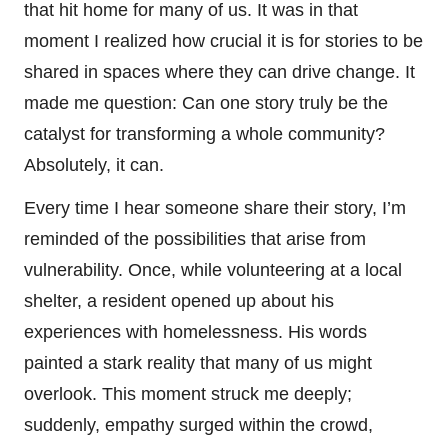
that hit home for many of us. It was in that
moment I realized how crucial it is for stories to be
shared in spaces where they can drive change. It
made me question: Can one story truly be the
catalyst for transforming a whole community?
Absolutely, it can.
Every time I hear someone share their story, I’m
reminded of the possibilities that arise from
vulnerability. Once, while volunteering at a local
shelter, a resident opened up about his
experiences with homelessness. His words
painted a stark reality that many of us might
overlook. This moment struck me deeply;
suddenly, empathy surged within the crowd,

_ _ _ _ _ _ _

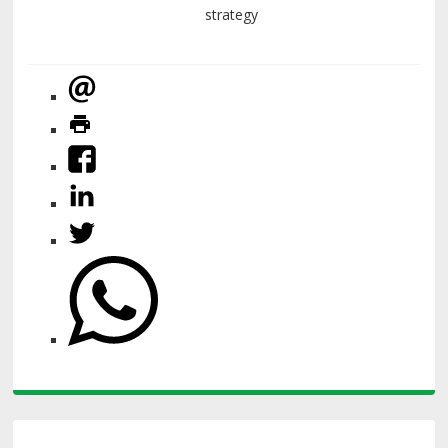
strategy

_ _ _ _ _ _ _

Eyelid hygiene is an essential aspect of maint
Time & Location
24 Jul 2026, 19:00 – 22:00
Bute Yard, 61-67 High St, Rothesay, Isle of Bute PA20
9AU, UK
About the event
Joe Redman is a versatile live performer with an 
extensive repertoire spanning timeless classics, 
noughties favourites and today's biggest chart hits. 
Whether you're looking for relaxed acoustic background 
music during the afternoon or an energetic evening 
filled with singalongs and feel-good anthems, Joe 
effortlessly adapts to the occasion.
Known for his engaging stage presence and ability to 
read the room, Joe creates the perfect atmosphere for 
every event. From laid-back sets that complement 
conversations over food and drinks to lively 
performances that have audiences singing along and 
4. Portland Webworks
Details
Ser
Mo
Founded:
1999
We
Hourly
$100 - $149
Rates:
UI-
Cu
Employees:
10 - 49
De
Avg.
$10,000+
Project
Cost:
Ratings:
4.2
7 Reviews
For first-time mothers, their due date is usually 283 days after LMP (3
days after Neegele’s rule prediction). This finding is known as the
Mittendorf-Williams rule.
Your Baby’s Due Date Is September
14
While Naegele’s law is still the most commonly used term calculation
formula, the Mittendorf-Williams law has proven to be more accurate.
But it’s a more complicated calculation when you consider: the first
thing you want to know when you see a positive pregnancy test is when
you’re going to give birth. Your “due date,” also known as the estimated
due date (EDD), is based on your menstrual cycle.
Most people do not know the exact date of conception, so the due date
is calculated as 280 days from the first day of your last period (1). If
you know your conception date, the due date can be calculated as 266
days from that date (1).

_ _ _ _ _ _ _

• **WHAT IS NEEDED**
For this exercise, gather every line of the data that contains the word "conception".

• **RESPONSE FOR THIS EXERCISE**
Most people do not know the exact date of conception, so the due date
you know your conception date, the due date can be calculated as 266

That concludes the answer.